BAZI EKSİKLİKLER VAR
Prof. Dr. Levent Eraslan "Telafi eğitimleri mutlaka hızla aktive edilmesi gereken bir süreçtir. Çünkü küresel bir salgın ile mücadele ederken aslında eğitim süreçlerinde çok hızlı dönüşümleri gerçekleşmiş durumda ve bu durum hem öğretmenlerin hem de öğrencilerin eğitim süreçleri içerisindeki başarısını ve motivasyonunu doğal olarak etkilemiştir.
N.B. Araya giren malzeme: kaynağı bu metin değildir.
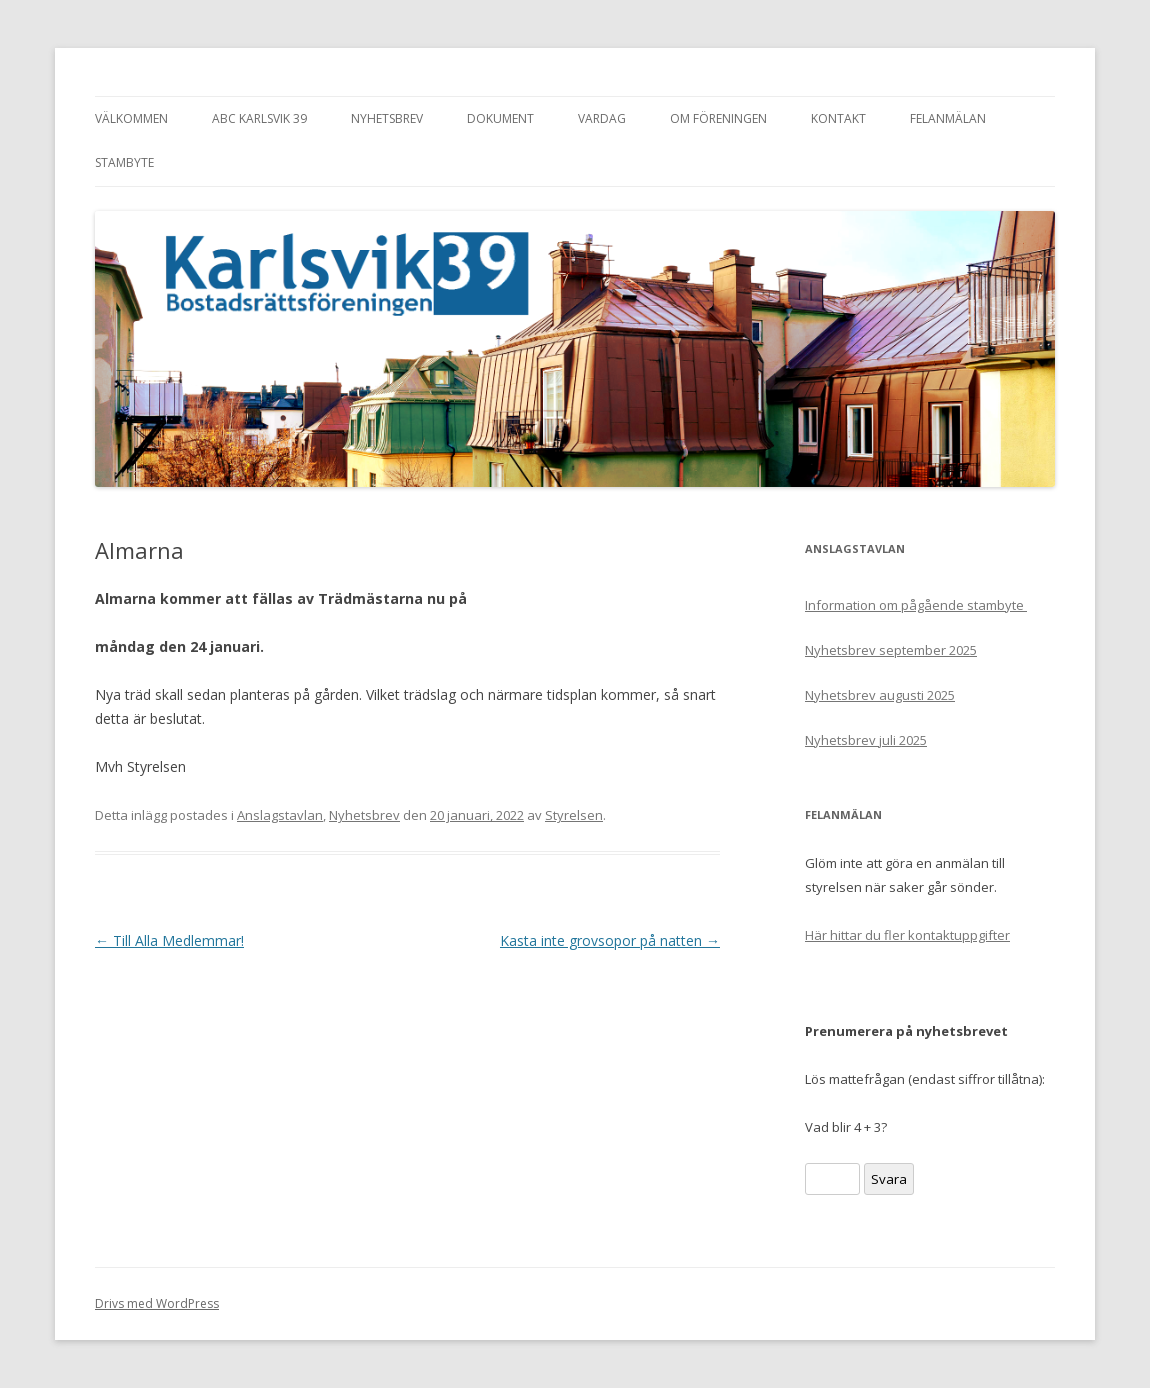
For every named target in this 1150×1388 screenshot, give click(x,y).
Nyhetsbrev (387, 118)
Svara (889, 1179)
Eğitim süreci içerisinde öğrencilerin akademik olarak desteklenmesi adına birçok adım atıldı ve mümkün olduğunca çok içerik ve farklı kaynaklarla öğrencilerimiz desteklenmeye çalışıldı. Pandeminin bilinmezliğinin getirdiği süreç içerisinde öğrencilerin hızla akademik süreçlere dâhil olması için çalışıldı. Ancak bu noktada eğitim süreçlerinin önemli paydaşları olan öğretmenler ve aileler gerekli desteğe büyük oranda ulaşamadılar. Birçok öğretmenimiz kendisini desteklemek adına bizler gibi STK’lar ve akademisyenlerin yürüttükleri çalışmalara dâhil olmaya çalıştılar. Ancak bunun ülke genelinde tüm öğretmenlere ulaştırılması gerekmektedir. Bununla beraber ailelerin de çocuklarının eğitimi için gerekli desteğe ulaşmaları sağlanmalıdır" diye konuştu.